=== Begin Enclosure ===

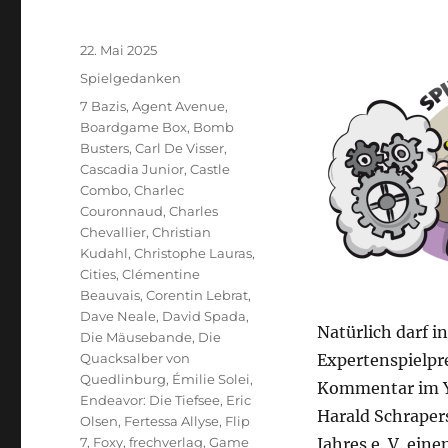
Veröffentlicht
22. Mai 2025
am
Kategorien
Spielgedanken
Schlagwörter
7 Bazis
,
Agent Avenue
,
Boardgame Box
,
Bomb
Busters
,
Carl De Visser
,
Cascadia Junior
,
Castle
Combo
,
Charlec
Couronnaud
,
Charles
Chevallier
,
Christian
Kudahl
,
Christophe Lauras
,
Cities
,
Clémentine
Beauvais
,
Corentin Lebrat
,
Dave Neale
,
David Spada
,
Natürlich darf in
Die Mäusebande
,
Die
Quacksalber von
Expertenspielpre
Quedlinburg
,
Émilie Solei
,
Kommentar im Y
Endeavor: Die Tiefsee
,
Eric
Harald Schraper
Olsen
,
Fertessa Allyse
,
Flip
7
,
Foxy
,
frechverlag
,
Game
Jahres e. V. ein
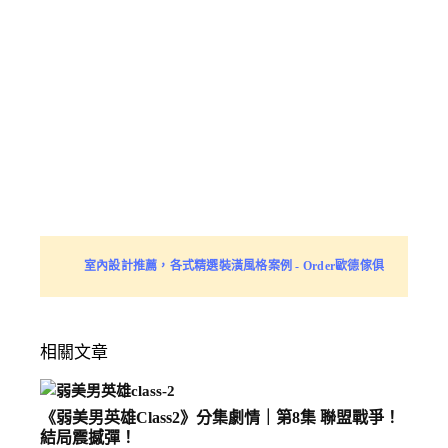
室內設計推薦，各式精選裝潢風格案例 - Order歐德傢俱
相關文章
《弱美男英雄Class2》分集劇情｜第8集 聯盟戰爭！
結局震撼彈！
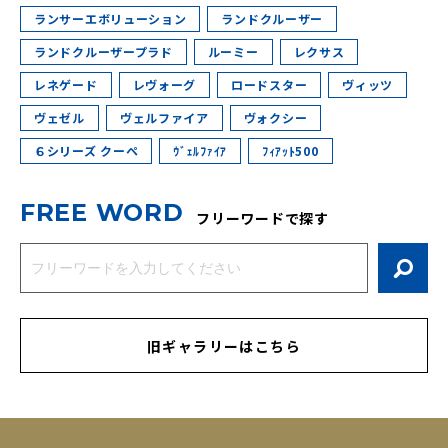
ランサーエボリューション
ランドクルーザー
ランドクルーザープラド
ルーミー
レクサス
レネゲード
レヴォーグ
ロードスター
ヴィッツ
ヴェゼル
ヴェルファイア
ヴォクシー
６シリーズ クーペ
ｳﾞｪﾙﾌｧｲｱ
ﾌｨｱｯﾄ500
F
R
E
E
W
O
R
D
フリーワードで探す
旧ギャラリーはこちら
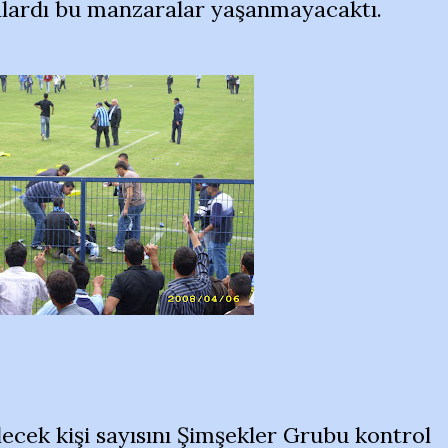
salardı bu manzaralar yaşanmayacaktı.
lecek kişi sayısını Şimşekler Grubu kontrol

=== End Enclosure ===

• **Goal of the exercise**:
With the pictures set aside, return each line of the listing exactly as given.

• **Task response**:
Veröffentlicht
22. Mai 2025
am
Kategorien
Spielgedanken
Schlagwörter
7 Bazis
,
Agent Avenue
,
Boardgame Box
,
Bomb
Busters
,
Carl De Visser
,
Cascadia Junior
,
Castle
Combo
,
Charlec
Couronnaud
,
Charles
Chevallier
,
Christian
Kudahl
,
Christophe Lauras
,
Cities
,
Clémentine
Beauvais
,
Corentin Lebrat
,
Dave Neale
,
David Spada
,
Natürlich darf in
Die Mäusebande
,
Die
Quacksalber von
Expertenspielpre
Quedlinburg
,
Émilie Solei
,
Kommentar im Y
Endeavor: Die Tiefsee
,
Eric
Harald Schraper
Olsen
,
Fertessa Allyse
,
Flip
7
,
Foxy
,
frechverlag
,
Game
Jahres e. V. ein
室內設計推薦，各式精選裝潢風格案例 - Order歐德傢俱
相關文章
《弱美男英雄Class2》分集劇情｜第8集 聯盟戰爭！
結局震撼彈！
ランサーエボリューション
ランドクルーザー
ランドクルーザープラド
ルーミー
レクサス
レネゲード
レヴォーグ
ロードスター
ヴィッツ
ヴェゼル
ヴェルファイア
ヴォクシー
６シリーズ クーペ
ｳﾞｪﾙﾌｧｲｱ
ﾌｨｱｯﾄ500
F
R
E
E
W
O
R
D
フリーワードで探す
旧ギャラリーはこちら
salardı bu manzaralar yaşanmayacaktı.
lecek kişi sayısını Şimşekler Grubu kontrol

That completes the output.